--- Activity ---
A word-for-word copy of the entries, with images excluded, is the expected answer.

[Start of Attachment]

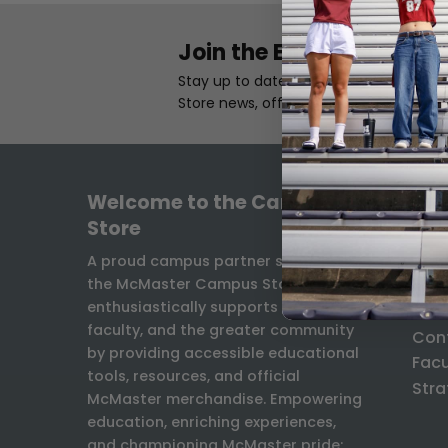
Join the Email List
Stay up to date with the latest Camp
Store news, offers, and exclusives.
Welcome to the Campus
INF
Store
Freq
A proud campus partner since 1931,
the McMaster Campus Store
Ship
enthusiastically supports students,
Exch
faculty, and the greater community
Con
by providing accessible educational
Facu
tools, resources, and official
Stra
McMaster merchandise. Empowering
education, enriching experiences,
and championing McMaster pride:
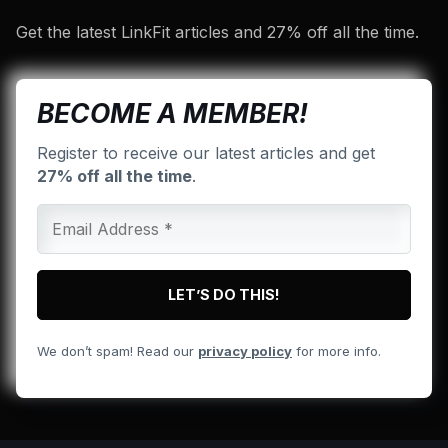
Get the latest LinkFit articles and 27% off all the time.
BECOME A MEMBER!
Register to receive our latest articles and get
27% off all the time
.
We don’t spam! Read our
privacy policy
for more info.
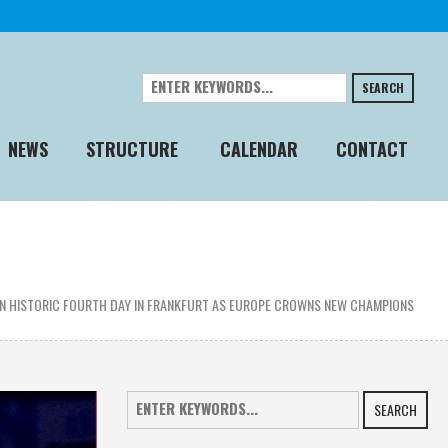
SEARCH
NEWS
STRUCTURE
CALENDAR
CONTACT
 IN HISTORIC FOURTH DAY IN FRANKFURT AS EUROPE CROWNS NEW CHAMPIONS
SEARCH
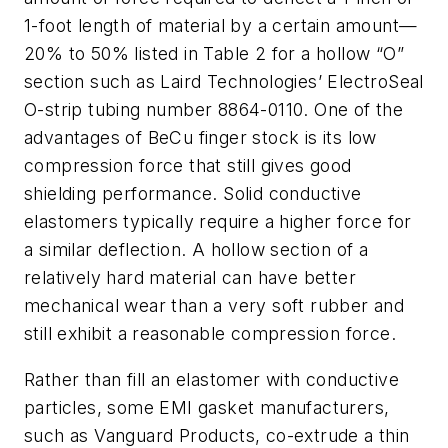
1-foot length of material by a certain amount—
20% to 50% listed in Table 2 for a hollow “O”
section such as Laird Technologies’ ElectroSeal
O-strip tubing number 8864-0110. One of the
advantages of BeCu finger stock is its low
compression force that still gives good
shielding performance. Solid conductive
elastomers typically require a higher force for
a similar deflection. A hollow section of a
relatively hard material can have better
mechanical wear than a very soft rubber and
still exhibit a reasonable compression force.
Rather than fill an elastomer with conductive
particles, some EMI gasket manufacturers,
such as Vanguard Products, co-extrude a thin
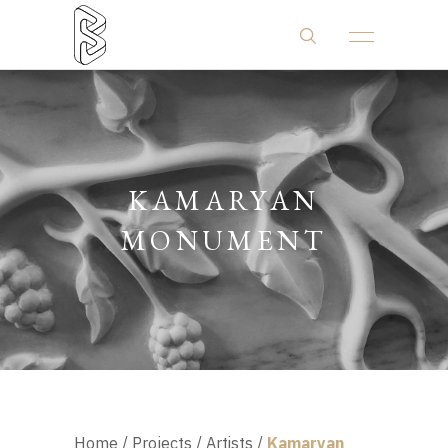
KAMARYAN
MONUMENT
Home
/
Projects
/
Artists
/
Kamaryan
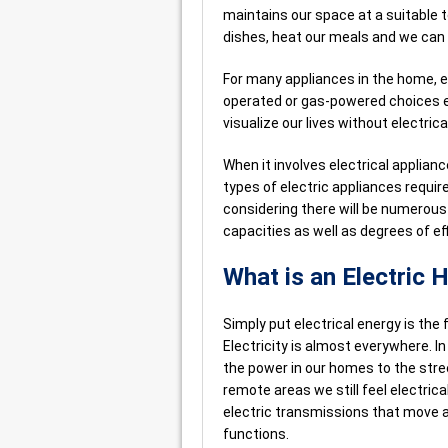
maintains our space at a suitable 
dishes, heat our meals and we can 
For many appliances in the home, el
operated or gas-powered choices ex
visualize our lives without electrica
When it involves electrical applia
types of electric appliances requi
considering there will be numerous 
capacities as well as degrees of eff
What is an Electric
Simply put electrical energy is the
Electricity is almost everywhere. I
the power in our homes to the stree
remote areas we still feel electrica
electric transmissions that move a
functions.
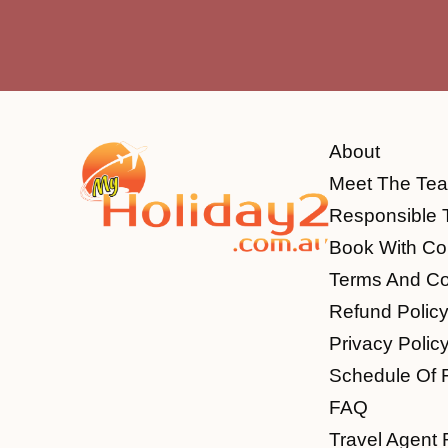
About
Meet The Te
Responsible 
Book With Co
Terms And Co
Refund Polic
Privacy Polic
Schedule Of 
FAQ
Travel Agent 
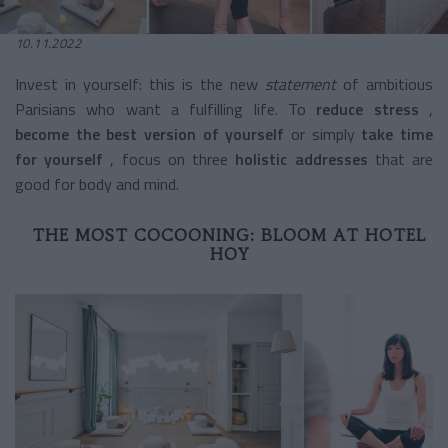
10.11.2022
Invest in yourself: this is the new
statement
of ambitious
Parisians who want a fulfilling life. To
reduce stress
,
become the best version of yourself
or simply
take time
for yourself
, focus on three
holistic addresses
that are
good for body and mind.
THE MOST COCOONING: BLOOM AT HOTEL
HOY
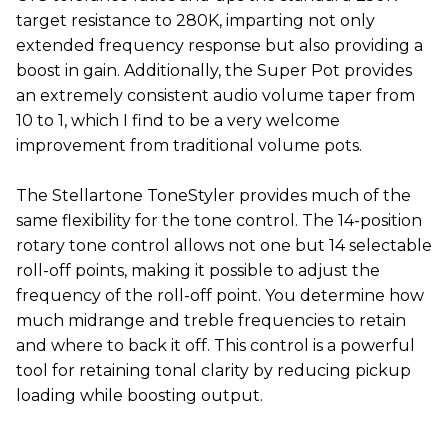
target resistance to 280K, imparting not only
extended frequency response but also providing a
boost in gain. Additionally, the Super Pot provides
an extremely consistent audio volume taper from
10 to 1, which I find to be a very welcome
improvement from traditional volume pots.
The Stellartone ToneStyler provides much of the
same flexibility for the tone control. The 14-position
rotary tone control allows not one but 14 selectable
roll-off points, making it possible to adjust the
frequency of the roll-off point. You determine how
much midrange and treble frequencies to retain
and where to back it off. This control is a powerful
tool for retaining tonal clarity by reducing pickup
loading while boosting output.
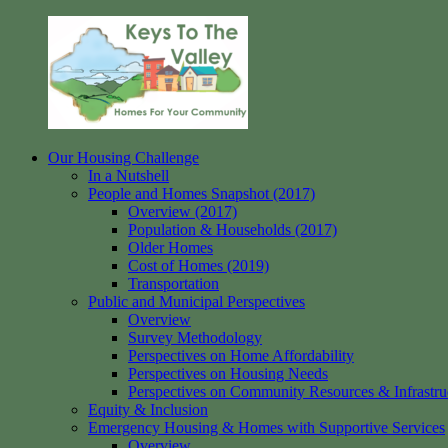
Skip
to
content
Our Housing Challenge
Keys
Homes
In a Nutshell
to
for
People and Homes Snapshot (2017)
the
your
Overview (2017)
Valley
Community
Population & Households (2017)
Older Homes
Cost of Homes (2019)
Transportation
Public and Municipal Perspectives
Overview
Survey Methodology
Perspectives on Home Affordability
Perspectives on Housing Needs
Perspectives on Community Resources & Infrastru
Equity & Inclusion
Emergency Housing & Homes with Supportive Services
Overview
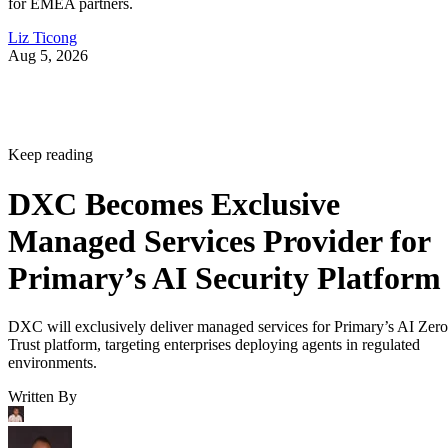
for EMEA partners.
Liz Ticong
Aug 5, 2026
Keep reading
DXC Becomes Exclusive
Managed Services Provider for
Primary’s AI Security Platform
DXC will exclusively deliver managed services for Primary’s AI Zero
Trust platform, targeting enterprises deploying agents in regulated
environments.
Written By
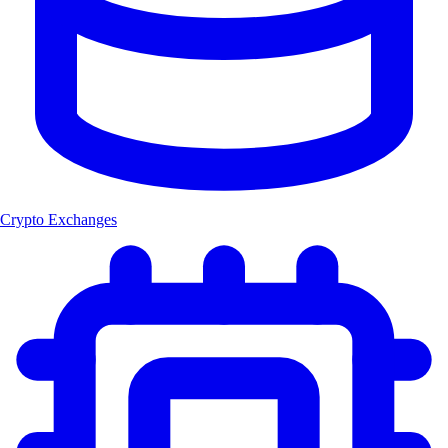
Crypto Exchanges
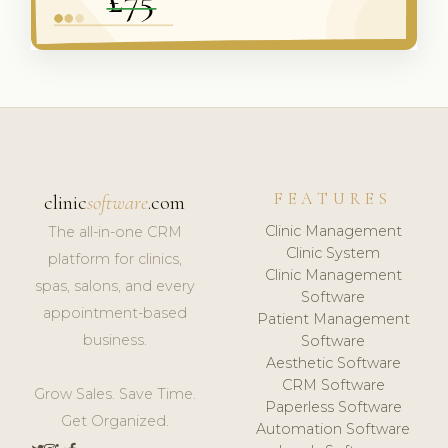
FEATURES
clinic
software
.com
Clinic Management
The all-in-one CRM
Clinic System
platform for clinics,
Clinic Management
spas, salons, and every
Software
appointment-based
Patient Management
business.
Software
Aesthetic Software
CRM Software
Grow Sales. Save Time.
Paperless Software
Get Organized.
Automation Software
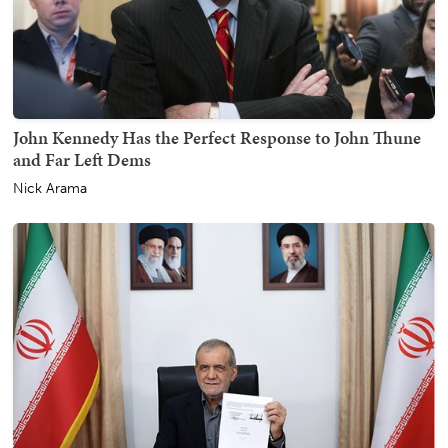
John Kennedy Has the Perfect Response to John Thune
and Far Left Dems
Nick Arama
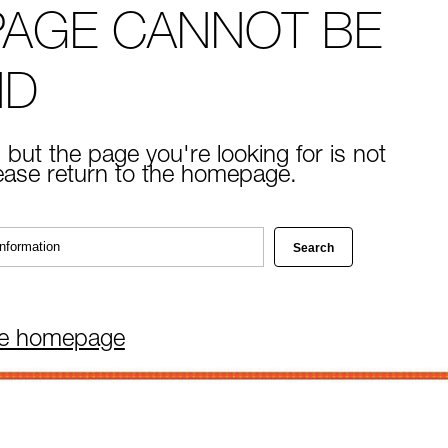
PAGE CANNOT BE
ND
 but the page you're looking for is not
lease return to the homepage.
he homepage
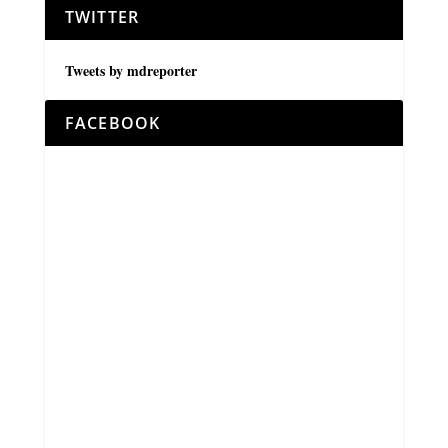
TWITTER
Tweets by mdreporter
FACEBOOK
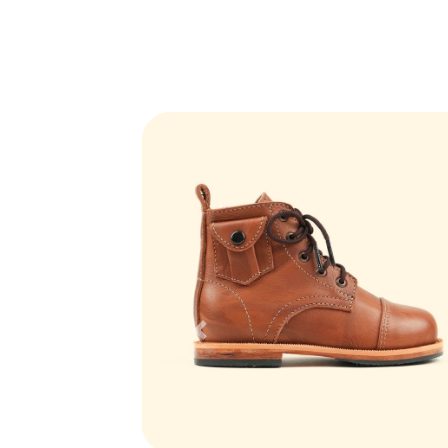
Previous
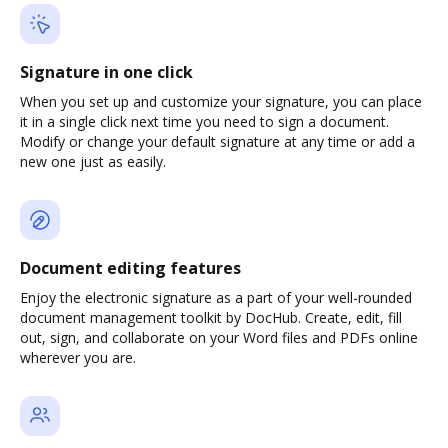
Signature in one click
When you set up and customize your signature, you can place
it in a single click next time you need to sign a document.
Modify or change your default signature at any time or add a
new one just as easily.
Document editing features
Enjoy the electronic signature as a part of your well-rounded
document management toolkit by DocHub. Create, edit, fill
out, sign, and collaborate on your Word files and PDFs online
wherever you are.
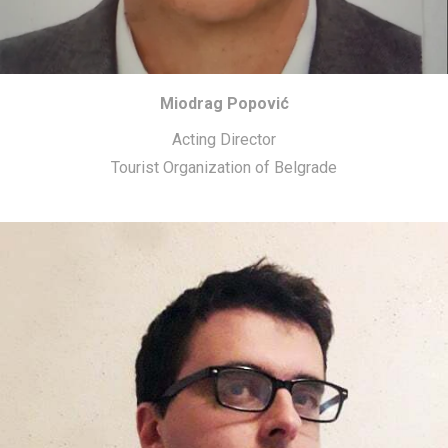
Miodrag Popović
Acting Director
Tourist Organization of Belgrade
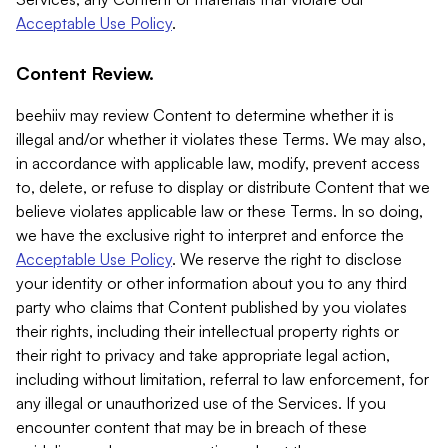
Acceptable Use Policy
.
Content Review.
beehiiv may review Content to determine whether it is
illegal and/or whether it violates these Terms. We may also,
in accordance with applicable law, modify, prevent access
to, delete, or refuse to display or distribute Content that we
believe violates applicable law or these Terms. In so doing,
we have the exclusive right to interpret and enforce the
Acceptable Use Policy
. We reserve the right to disclose
your identity or other information about you to any third
party who claims that Content published by you violates
their rights, including their intellectual property rights or
their right to privacy and take appropriate legal action,
including without limitation, referral to law enforcement, for
any illegal or unauthorized use of the Services. If you
encounter content that may be in breach of these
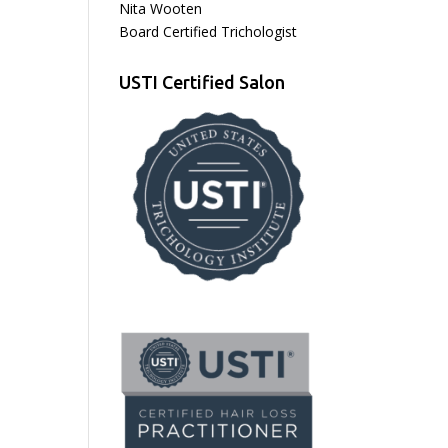
Nita Wooten
Board Certified Trichologist
USTI Certified Salon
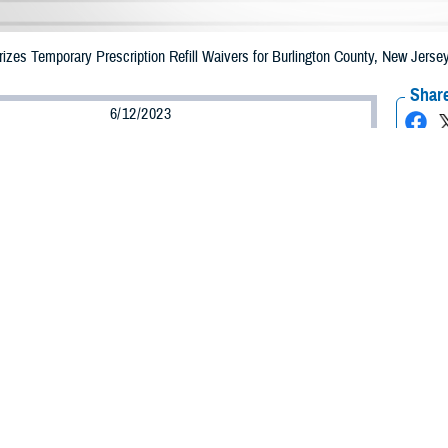
zes Temporary Prescription Refill Waivers for Burlington County, New Jers
Share
6/12/2023
Health Agency Media Team
O
CH, Virginia – The Defense Health Agency (DHA) announced that TRICARE b
 County, New Jersey may receive emergency prescription refills now through 
ergency refill of prescription medications, TRICARE beneficiaries should take
lable or the label is damaged or missing, beneficiaries should contact Express 
k pharmacy, beneficiaries may call Express Scripts at 1-877-363-1303.
arch the network pharmacy locator at https://militaryrx.express-scripts.com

[End of Attachment]

--- Task result ---
Join the Email List
Stay up to date with the latest Camp
Store news, offers, and exclusives.
Welcome to the Campus
INF
Store
Freq
A proud campus partner since 1931,
the McMaster Campus Store
Ship
enthusiastically supports students,
Exch
faculty, and the greater community
Con
by providing accessible educational
Facu
tools, resources, and official
Stra
McMaster merchandise. Empowering
education, enriching experiences,
and championing McMaster pride:
Get the latest LinkFit articles and 27% off all the time.
BECOME A MEMBER!
Register to receive our latest articles and get
27% off all the time
.
We don’t spam! Read our
privacy policy
for more info.
SEARCH
NEWS
STRUCTURE
CALENDAR
CONTACT
 IN HISTORIC FOURTH DAY IN FRANKFURT AS EUROPE CROWNS NEW CHAMPIONS
SEARCH
1-foot length of material by a certain amount—
20% to 50% listed in Table 2 for a hollow “O”
section such as Laird Technologies’ ElectroSeal
O-strip tubing number 8864-0110. One of the
advantages of BeCu finger stock is its low
compression force that still gives good
shielding performance. Solid conductive
elastomers typically require a higher force for
a similar deflection. A hollow section of a
relatively hard material can have better
mechanical wear than a very soft rubber and
still exhibit a reasonable compression force.
Rather than fill an elastomer with conductive
particles, some EMI gasket manufacturers,
such as Vanguard Products, co-extrude a thin
KAMARYAN
MONUMENT
Home
/
Projects
/
Artists
/
Kamaryan
maintains our space at a suitable 
dishes, heat our meals and we can 
For many appliances in the home, el
operated or gas-powered choices ex
visualize our lives without electrica
When it involves electrical applia
types of electric appliances requi
considering there will be numerous 
capacities as well as degrees of eff
What is an Electric
Simply put electrical energy is the
Electricity is almost everywhere. I
the power in our homes to the stree
remote areas we still feel electrica
electric transmissions that move a
functions.
About
Meet The Te
Responsible 
Book With Co
Terms And Co
Refund Polic
Privacy Polic
Schedule Of 
FAQ
Travel Agent 
10.11.2022
Invest in yourself: this is the new
statement
of ambitious
Parisians who want a fulfilling life. To
reduce stress
,
become the best version of yourself
or simply
take time
for yourself
, focus on three
holistic addresses
that are
good for body and mind.
THE MOST COCOONING: BLOOM AT HOTEL
HOY
target resistance to 280K, imparting not only
extended frequency response but also providing a
boost in gain. Additionally, the Super Pot provides
an extremely consistent audio volume taper from
10 to 1, which I find to be a very welcome
improvement from traditional volume pots.
The Stellartone ToneStyler provides much of the
same flexibility for the tone control. The 14-position
rotary tone control allows not one but 14 selectable
roll-off points, making it possible to adjust the
frequency of the roll-off point. You determine how
much midrange and treble frequencies to retain
and where to back it off. This control is a powerful
tool for retaining tonal clarity by reducing pickup
loading while boosting output.
Skip
to
content
Our Housing Challenge
Keys
Homes
In a Nutshell
to
for
People and Homes Snapshot (2017)
the
your
Overview (2017)
Valley
Community
Population & Households (2017)
Older Homes
Cost of Homes (2019)
Transportation
Public and Municipal Perspectives
Overview
Survey Methodology
Perspectives on Home Affordability
Perspectives on Housing Needs
Perspectives on Community Resources & Infrastru
Equity & Inclusion
Emergency Housing & Homes with Supportive Services
Overview
for EMEA partners.
Liz Ticong
Aug 5, 2026
Keep reading
DXC Becomes Exclusive
Managed Services Provider for
Primary’s AI Security Platform
DXC will exclusively deliver managed services for Primary’s AI Zero
Trust platform, targeting enterprises deploying agents in regulated
environments.
Written By
Crypto Exchanges
FEATURES
clinic
software
.com
Clinic Management
The all-in-one CRM
Clinic System
platform for clinics,
Clinic Management
spas, salons, and every
Software
appointment-based
Patient Management
business.
Software
Aesthetic Software
CRM Software
Grow Sales. Save Time.
Paperless Software
Get Organized.
Automation Software
John Kennedy Has the Perfect Response to John Thune
and Far Left Dems
Nick Arama
PAGE CANNOT BE
ND
 but the page you're looking for is not
lease return to the homepage.
he homepage
TWITTER
Tweets by mdreporter
FACEBOOK
Previous
Signature in one click
When you set up and customize your signature, you can place
it in a single click next time you need to sign a document.
Modify or change your default signature at any time or add a
new one just as easily.
Document editing features
Enjoy the electronic signature as a part of your well-rounded
document management toolkit by DocHub. Create, edit, fill
out, sign, and collaborate on your Word files and PDFs online
wherever you are.
Miodrag Popović
Acting Director
Tourist Organization of Belgrade
Acceptable Use Policy
.
Content Review.
beehiiv may review Content to determine whether it is
illegal and/or whether it violates these Terms. We may also,
in accordance with applicable law, modify, prevent access
to, delete, or refuse to display or distribute Content that we
believe violates applicable law or these Terms. In so doing,
we have the exclusive right to interpret and enforce the
Acceptable Use Policy
. We reserve the right to disclose
your identity or other information about you to any third
party who claims that Content published by you violates
their rights, including their intellectual property rights or
their right to privacy and take appropriate legal action,
including without limitation, referral to law enforcement, for
any illegal or unauthorized use of the Services. If you
encounter content that may be in breach of these
Nita Wooten
Board Certified Trichologist
USTI Certified Salon
zes Temporary Prescription Refill Waivers for Burlington County, New Jers
Share
6/12/2023
Health Agency Media Team
O
CH, Virginia – The Defense Health Agency (DHA) announced that TRICARE b
 County, New Jersey may receive emergency prescription refills now through 
ergency refill of prescription medications, TRICARE beneficiaries should take
lable or the label is damaged or missing, beneficiaries should contact Express 
k pharmacy, beneficiaries may call Express Scripts at 1-877-363-1303.
arch the network pharmacy locator at https://militaryrx.express-scripts.com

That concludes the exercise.